• _Directions_: Which lines in the data below contain the string "юридических"? Show each one.

• _Page-level text extractions_:
┌──

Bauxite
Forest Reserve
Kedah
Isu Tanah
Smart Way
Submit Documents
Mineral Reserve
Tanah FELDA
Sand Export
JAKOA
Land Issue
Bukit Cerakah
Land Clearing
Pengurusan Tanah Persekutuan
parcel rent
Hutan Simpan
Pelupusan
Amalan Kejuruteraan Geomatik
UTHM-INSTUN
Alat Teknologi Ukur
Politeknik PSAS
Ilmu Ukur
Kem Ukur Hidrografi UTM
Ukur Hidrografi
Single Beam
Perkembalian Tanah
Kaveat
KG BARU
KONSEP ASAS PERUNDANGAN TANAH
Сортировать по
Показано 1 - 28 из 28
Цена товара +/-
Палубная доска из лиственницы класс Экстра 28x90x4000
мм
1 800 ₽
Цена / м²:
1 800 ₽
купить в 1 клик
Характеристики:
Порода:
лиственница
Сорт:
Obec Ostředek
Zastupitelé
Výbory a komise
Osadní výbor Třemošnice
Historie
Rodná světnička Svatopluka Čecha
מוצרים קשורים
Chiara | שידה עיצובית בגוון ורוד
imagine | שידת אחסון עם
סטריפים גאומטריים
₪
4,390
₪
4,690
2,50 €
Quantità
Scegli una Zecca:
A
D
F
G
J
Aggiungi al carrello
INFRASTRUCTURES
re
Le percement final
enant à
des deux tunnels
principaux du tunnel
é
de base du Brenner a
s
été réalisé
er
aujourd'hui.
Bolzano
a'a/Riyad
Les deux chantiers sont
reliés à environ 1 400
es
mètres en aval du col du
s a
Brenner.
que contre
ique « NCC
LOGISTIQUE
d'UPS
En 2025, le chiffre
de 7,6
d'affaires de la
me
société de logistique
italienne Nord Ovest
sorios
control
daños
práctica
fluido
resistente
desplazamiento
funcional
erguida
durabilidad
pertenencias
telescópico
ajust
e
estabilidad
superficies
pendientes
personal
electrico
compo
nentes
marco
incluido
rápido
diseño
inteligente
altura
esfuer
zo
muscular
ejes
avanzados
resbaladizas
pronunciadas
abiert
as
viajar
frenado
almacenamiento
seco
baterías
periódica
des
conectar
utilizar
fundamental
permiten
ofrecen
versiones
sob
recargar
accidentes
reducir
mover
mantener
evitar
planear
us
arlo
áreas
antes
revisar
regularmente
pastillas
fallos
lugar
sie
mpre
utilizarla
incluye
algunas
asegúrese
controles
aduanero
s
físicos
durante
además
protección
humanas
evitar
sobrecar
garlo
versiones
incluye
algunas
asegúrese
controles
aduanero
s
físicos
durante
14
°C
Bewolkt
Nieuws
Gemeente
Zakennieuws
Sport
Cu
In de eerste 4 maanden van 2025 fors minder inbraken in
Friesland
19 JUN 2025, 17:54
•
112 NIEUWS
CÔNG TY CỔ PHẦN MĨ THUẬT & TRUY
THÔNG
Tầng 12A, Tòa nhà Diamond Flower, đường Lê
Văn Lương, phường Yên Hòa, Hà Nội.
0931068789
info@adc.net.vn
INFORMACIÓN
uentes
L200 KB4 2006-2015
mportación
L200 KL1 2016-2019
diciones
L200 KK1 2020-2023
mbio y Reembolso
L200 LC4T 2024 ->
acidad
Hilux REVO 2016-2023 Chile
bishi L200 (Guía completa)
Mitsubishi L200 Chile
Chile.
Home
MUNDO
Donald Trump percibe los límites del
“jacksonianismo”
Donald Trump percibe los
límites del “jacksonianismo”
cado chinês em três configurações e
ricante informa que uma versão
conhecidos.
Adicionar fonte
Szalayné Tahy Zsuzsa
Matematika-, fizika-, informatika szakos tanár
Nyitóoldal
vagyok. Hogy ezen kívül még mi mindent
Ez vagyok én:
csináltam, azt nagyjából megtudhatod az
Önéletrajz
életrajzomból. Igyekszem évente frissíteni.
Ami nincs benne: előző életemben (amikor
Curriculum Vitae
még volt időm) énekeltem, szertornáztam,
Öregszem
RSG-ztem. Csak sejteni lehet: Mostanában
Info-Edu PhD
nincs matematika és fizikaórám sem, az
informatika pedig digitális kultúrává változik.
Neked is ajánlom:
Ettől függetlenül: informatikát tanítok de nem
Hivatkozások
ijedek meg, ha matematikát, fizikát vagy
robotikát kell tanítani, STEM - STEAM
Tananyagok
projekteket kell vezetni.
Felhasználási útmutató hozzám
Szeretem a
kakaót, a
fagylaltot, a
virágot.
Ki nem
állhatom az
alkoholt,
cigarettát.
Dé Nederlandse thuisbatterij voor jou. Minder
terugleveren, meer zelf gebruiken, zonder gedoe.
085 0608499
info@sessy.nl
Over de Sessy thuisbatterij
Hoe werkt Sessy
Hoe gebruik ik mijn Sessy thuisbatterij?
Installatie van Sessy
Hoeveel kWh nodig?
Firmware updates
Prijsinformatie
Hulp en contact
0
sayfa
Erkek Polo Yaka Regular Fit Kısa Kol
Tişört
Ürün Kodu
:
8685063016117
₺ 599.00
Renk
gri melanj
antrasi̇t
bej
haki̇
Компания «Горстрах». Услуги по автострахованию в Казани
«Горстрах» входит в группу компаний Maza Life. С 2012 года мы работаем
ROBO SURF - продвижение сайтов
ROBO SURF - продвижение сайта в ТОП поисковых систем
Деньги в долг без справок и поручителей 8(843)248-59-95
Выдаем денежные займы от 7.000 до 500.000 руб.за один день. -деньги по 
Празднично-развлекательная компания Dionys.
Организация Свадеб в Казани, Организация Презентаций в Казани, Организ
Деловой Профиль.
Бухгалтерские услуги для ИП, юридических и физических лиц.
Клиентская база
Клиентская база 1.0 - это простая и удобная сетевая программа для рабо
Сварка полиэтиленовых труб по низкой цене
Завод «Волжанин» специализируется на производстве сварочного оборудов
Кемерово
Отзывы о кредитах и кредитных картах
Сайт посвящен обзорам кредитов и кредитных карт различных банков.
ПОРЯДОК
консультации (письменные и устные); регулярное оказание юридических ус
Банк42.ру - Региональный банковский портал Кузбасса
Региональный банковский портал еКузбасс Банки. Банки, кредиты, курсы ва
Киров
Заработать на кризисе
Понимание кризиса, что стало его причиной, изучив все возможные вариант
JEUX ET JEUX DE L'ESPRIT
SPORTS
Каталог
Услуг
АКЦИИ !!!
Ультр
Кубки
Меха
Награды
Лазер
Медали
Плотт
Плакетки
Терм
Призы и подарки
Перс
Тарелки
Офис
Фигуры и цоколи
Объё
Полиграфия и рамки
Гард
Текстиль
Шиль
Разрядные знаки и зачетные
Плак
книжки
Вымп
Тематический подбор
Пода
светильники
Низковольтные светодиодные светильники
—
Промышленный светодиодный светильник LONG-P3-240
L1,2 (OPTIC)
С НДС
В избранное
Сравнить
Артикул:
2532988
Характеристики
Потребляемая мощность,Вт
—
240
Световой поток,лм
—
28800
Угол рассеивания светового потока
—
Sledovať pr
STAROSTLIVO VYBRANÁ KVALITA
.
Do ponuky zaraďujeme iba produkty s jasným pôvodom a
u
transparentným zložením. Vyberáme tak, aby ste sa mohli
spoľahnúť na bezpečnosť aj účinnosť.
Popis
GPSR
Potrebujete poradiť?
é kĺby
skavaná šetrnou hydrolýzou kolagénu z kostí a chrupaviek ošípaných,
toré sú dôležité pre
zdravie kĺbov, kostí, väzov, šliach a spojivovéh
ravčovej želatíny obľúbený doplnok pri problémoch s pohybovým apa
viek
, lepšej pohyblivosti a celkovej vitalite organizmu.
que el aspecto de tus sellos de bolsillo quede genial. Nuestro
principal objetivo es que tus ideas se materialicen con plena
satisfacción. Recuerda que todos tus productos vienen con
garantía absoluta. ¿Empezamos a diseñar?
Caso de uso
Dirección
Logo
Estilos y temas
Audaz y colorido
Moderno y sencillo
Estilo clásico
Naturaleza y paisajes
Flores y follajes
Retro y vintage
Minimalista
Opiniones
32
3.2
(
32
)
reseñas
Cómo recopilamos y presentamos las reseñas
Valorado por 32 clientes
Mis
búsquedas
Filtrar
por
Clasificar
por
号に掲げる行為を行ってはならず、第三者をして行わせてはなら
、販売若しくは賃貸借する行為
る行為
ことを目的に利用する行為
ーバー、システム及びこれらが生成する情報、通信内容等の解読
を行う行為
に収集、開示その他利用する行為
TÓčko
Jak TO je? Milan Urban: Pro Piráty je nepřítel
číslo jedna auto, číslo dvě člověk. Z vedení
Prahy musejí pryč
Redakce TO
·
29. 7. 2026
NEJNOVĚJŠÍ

└──

• _Answer to the problem_:
Бухгалтерские услуги для ИП, юридических и физических лиц.
консультации (письменные и устные); регулярное оказание юридических ус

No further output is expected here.